随着互联网、新媒体和电视媒体的出现和普及,过去的“作者电影传统”很可能难以在以影院为核心的电影行业内获得生存空间。媒介环境的变化,在一定程度上,将作者影像、实验影像引入了那些互动性更强、社群聚集更方便、观众选择更明确的非影院的媒介渠道中。当然,除主流商业电影以外,仍然会有少量艺术电影可能获得在主流影院传播的机会。但是进入商业影院传播的作者电影和艺术电影的数量一定是少数;电影市场越来越大、观众的观影频率越来越高,作者电影的生存空间才会相对扩大。而当整个电影市场的蛋糕不大,就像一块小饼干的时候,市场细分空间不足,很难支撑作者电影的放映;因此,作者电影往往需要依赖全球空间范围,来使小众市场规模化。
2008年,国产电影的市场适应力、竞争力得到明显提高,主流影片群正在逐渐形成。但国产电影的创作也仍然还存在许多急需解决的问题。

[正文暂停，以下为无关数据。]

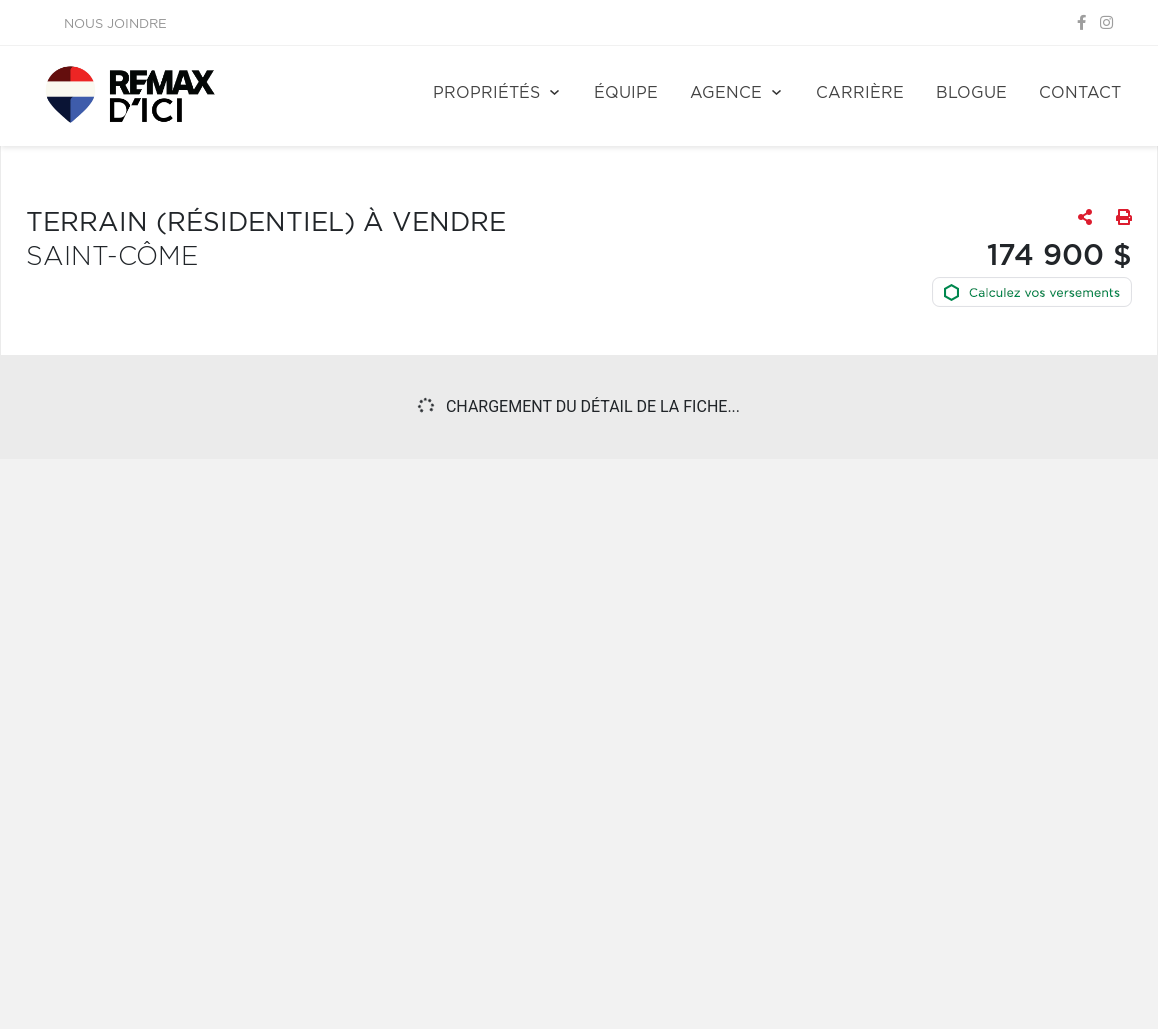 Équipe (626, 93)
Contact (1080, 93)
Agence (726, 93)
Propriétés (486, 93)
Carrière (860, 93)
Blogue (971, 93)
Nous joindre (115, 24)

第一,整体创作水平和质量极不平衡,两极分化严重。叙述完整、形态稳定、品质优良、艺术创新的作品,仍然为数不多。
第二,电影的类型品种不够丰富,特别是内地的商业类型片主要集中于喜剧,其他类型基本为香港主导。
第三,创作周期大多相对较短,制作经费和条件有限,加上缺乏专业电影体系支撑,中国电影的整体创作质量的制作精良度不够,即便一些优秀影片,包括大制作影片,在剧作上都仍然不够精细绵密,制作上也常显粗糙将就。
第四,由于电影的娱乐功能不断强化,一些影片把“娱乐性”狭隘地理解为拳头、枕头、噱头、名头等。实际上,娱乐性不仅在于宣泄也在于净化,不仅在于视听刺激更在于心灵抚慰。健康的娱乐是对非社会性的个体情绪的一种社会化的疏导。
第五,商业诉求对电影美学的干预越来越明显。“不用最好的只用最好卖的”,成为电影操作的重要方式。植入广告,不按“适合性”而按“知名度”选择演员,商业需要导致随意加减人物、场景、情节和细节等,越来越多地影响到电影创作的完整性和独立性。中国需要专业的制片人来平衡商业与美学之间的冲突,电影商品必须尊重艺术规律才具有商品价值。
第六,国产电影创作的国际适应能力仍然不足。随着中国国际地位的提高,中国文化和中国电影的国际市场需求正在扩大,但国产影片绝大多数都不具备国际传播的艺术水平和制作水准,也很少能将中国文化的差异性和世界文化的共享性相结合。《功夫熊猫》《木乃伊3》等好莱坞主导的影片以中国为题材,一方面说明中国元素具备一定的国际市场,另一方面也说明国产电影缺乏将中国元素国际化的能力。探索中国主流电影的价值体系和艺术体系,丰富和更新电影类型和电影技巧,充分发挥电影影像与其他媒介相区别的时空优势和视听特点,提高电影故事和电影叙述的硬度、强度和差异性,应对和抚慰共同的人性创伤和社会焦虑,为观众提供更丰富的幸福体验和快乐体验,将是中国电影艺术美学所面临的新的时代使命。
[1] 十一郎编著:《动画创作理论》,清华大学出版社2004年版,第241页。